Fix $u,x \in V$ with $u\ne 0$. Define $T\in \mathcal L(V)$ by $$Tv = \langle v, u\rangle x$$ for every $v\in V$. Prove that $$\sqrt{T^*T}v = \frac{\|x\|}{\|u\|}\langle v,u\rangle u$$ for every $v\in V$.
I try to use $\|Tv\|^2 = \langle Tv, Tv\rangle = \langle T^*Tv, v\rangle$ to relate this to $\sqrt{T^*T}$, but I got stuck. Can anyone help me?

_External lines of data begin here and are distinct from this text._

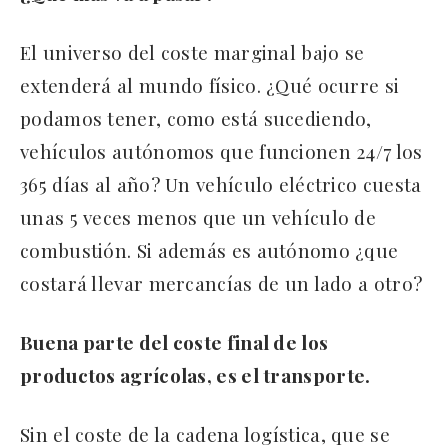
El universo del coste marginal bajo se
extenderá al mundo físico. ¿Qué ocurre si
podamos tener, como está sucediendo,
vehículos autónomos que funcionen 24/7 los
365 días al año? Un vehículo eléctrico cuesta
unas 5 veces menos que un vehículo de
combustión. Si además es autónomo ¿que
costará llevar mercancías de un lado a otro?
Buena parte del coste final de los
productos agrícolas, es el transporte.
Sin el coste de la cadena logística, que se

Assuming you're dealing with real vector spaces, you have, for any $v,w\in V$, $$ \langle T^*Tv,w\rangle= \langle Tv,Tw\rangle= \langle \langle v,u\rangle x,\langle w,u\rangle x\rangle= \langle v,u\rangle\langle w,u\rangle\langle x,x\rangle= \langle \langle v,u\rangle\langle x,x\rangle u,w\rangle $$ so $$ T^*Tv=\langle v,u\rangle\langle x,x\rangle u $$ Now, the map defined by $$ S(v) = \frac{\|x\|}{\|u\|}\langle v,u\rangle u $$ is self-adjoint (easy) and positive semidefinite because $$ \langle v,S(v)\rangle= \left\langle v,\frac{\|x\|}{\|u\|}\langle v,u\rangle u\right\rangle= \frac{\|x\|}{\|u\|}\langle v,u\rangle^2\ge0 $$ Moreover $$ S(S(v))=\frac{\|x\|}{\|u\|}\langle S(v),u\rangle u= \frac{\|x\|}{\|u\|}\left\langle \frac{\|x\|}{\|u\|}\langle v,u\rangle u,u\right\rangle u= \frac{\langle x,x\rangle}{\langle u,u\rangle} \langle v,u\rangle\langle u,u\rangle u $$ so $S^2=T^*T$.